→ Problem
Each record here should be printed again exactly; please leave its pictures out.

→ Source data

===

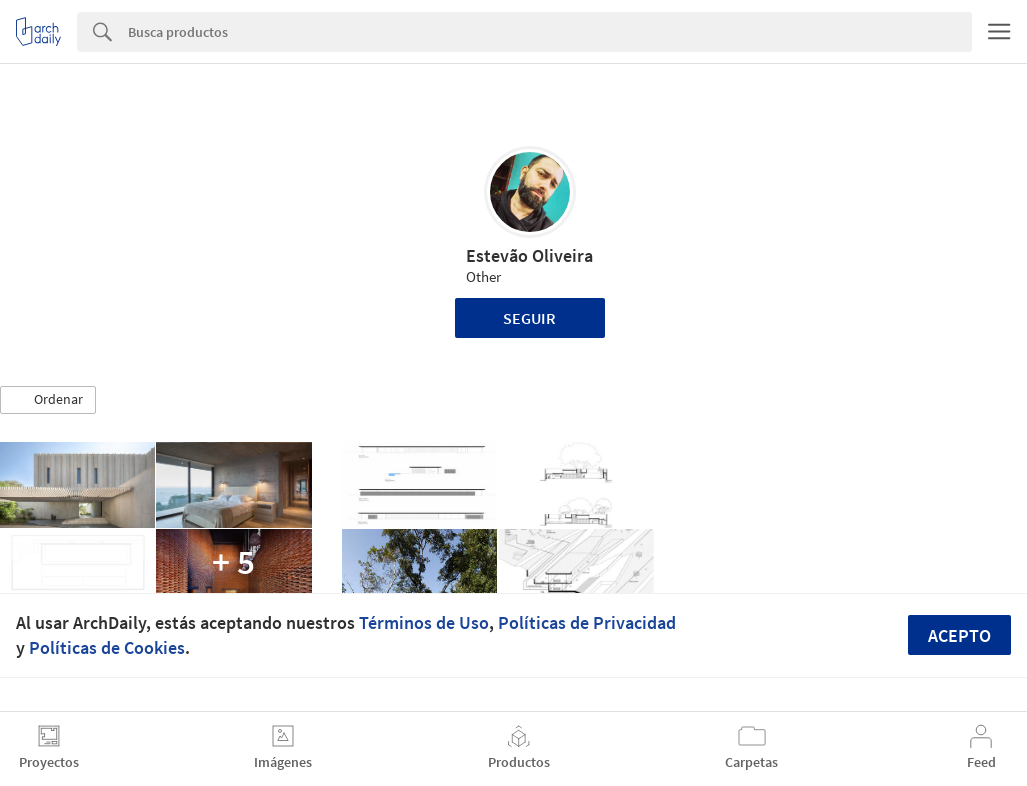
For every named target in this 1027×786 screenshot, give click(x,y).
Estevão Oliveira (529, 255)
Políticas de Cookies (107, 647)
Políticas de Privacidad (587, 622)
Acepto (959, 635)
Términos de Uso (424, 622)
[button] (48, 400)
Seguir (529, 318)
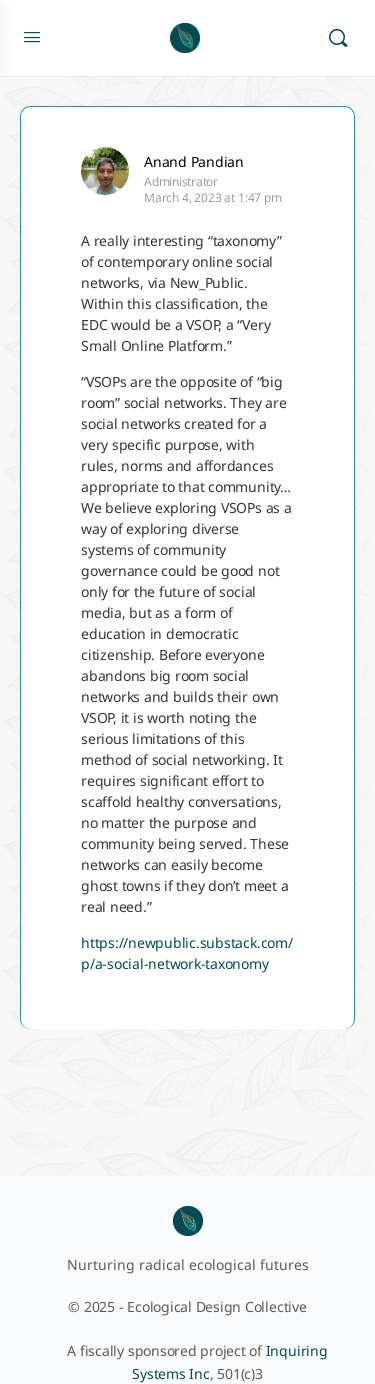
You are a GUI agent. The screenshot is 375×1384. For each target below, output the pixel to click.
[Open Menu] (32, 36)
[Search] (338, 38)
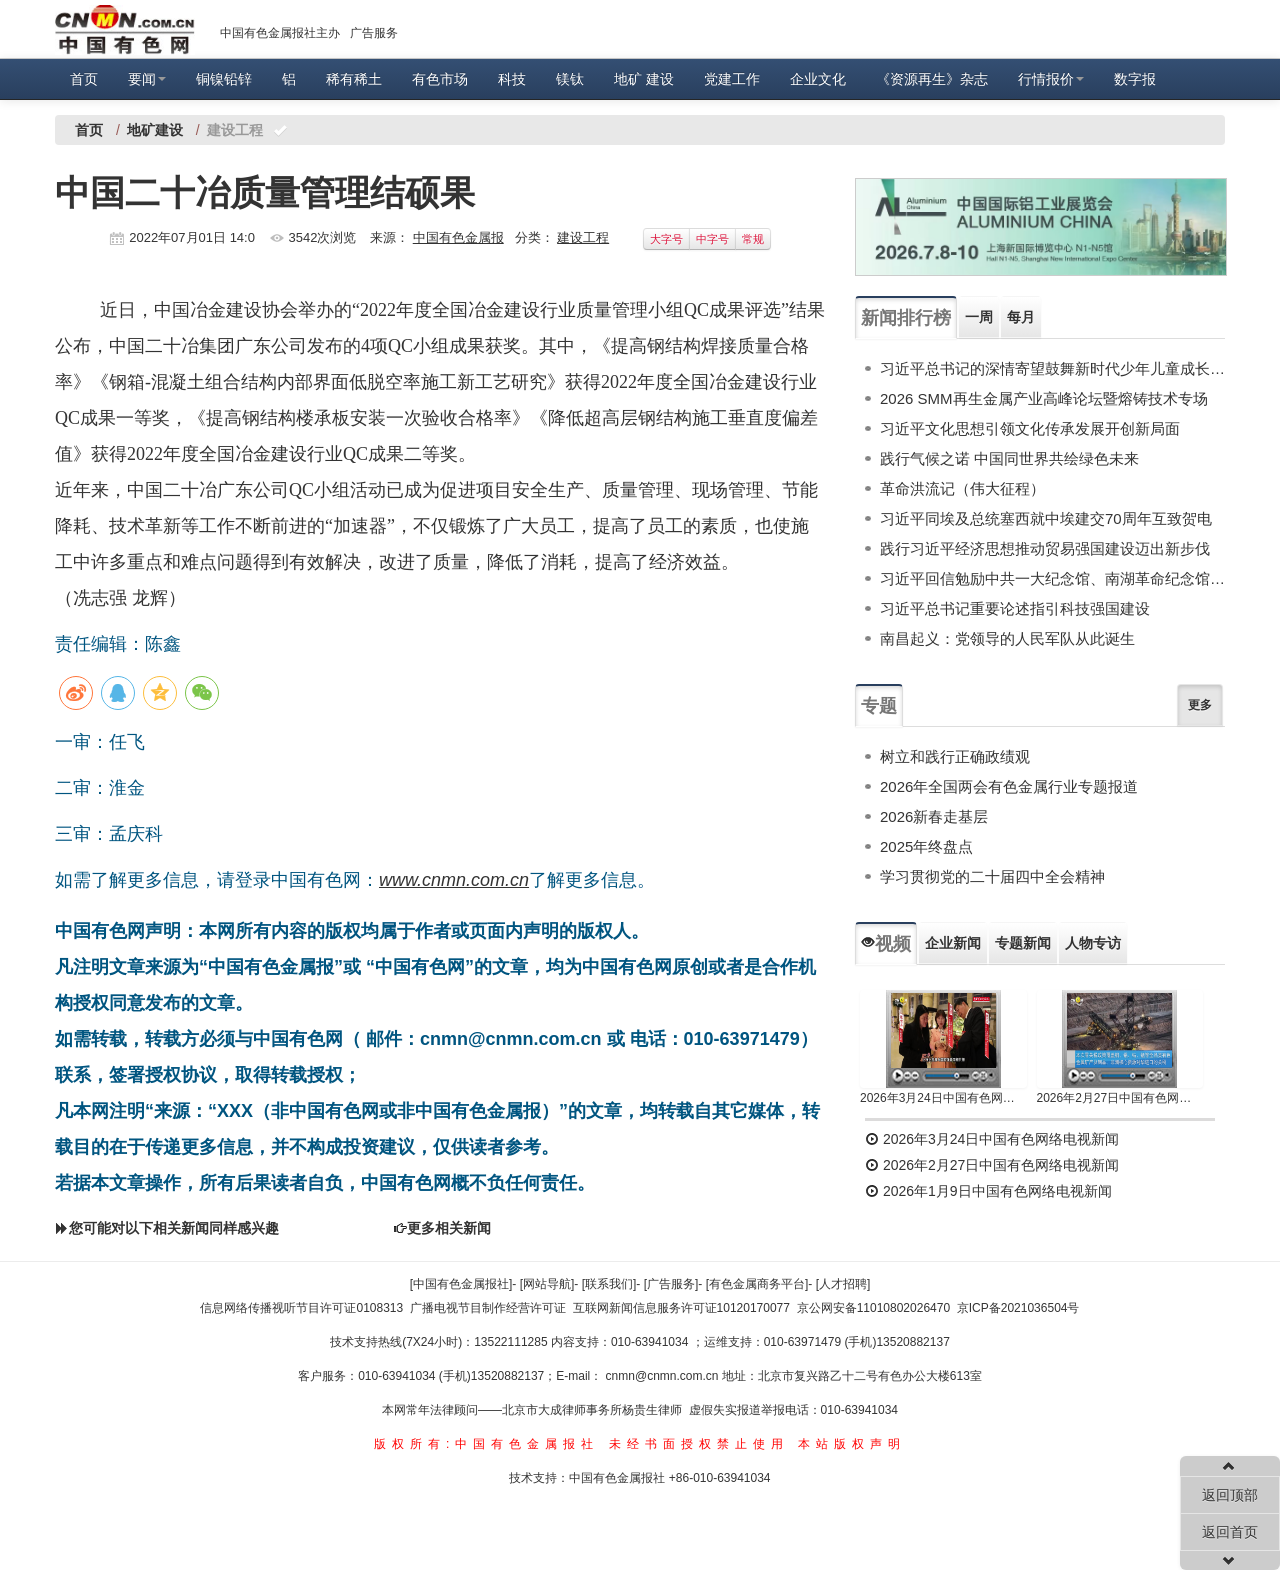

===

→ Written solution
For every named target in this 1027×786 screenshot, give click(x,y).
Estevão Oliveira (529, 255)
Políticas de Cookies (107, 647)
Políticas de Privacidad (587, 622)
Acepto (959, 635)
Términos de Uso (424, 622)
[button] (48, 400)
Seguir (529, 318)
You are a GUI agent. The screenshot is 375×1384. For each target below, output the pixel to click.
[Open Menu] (32, 36)
[Search] (338, 38)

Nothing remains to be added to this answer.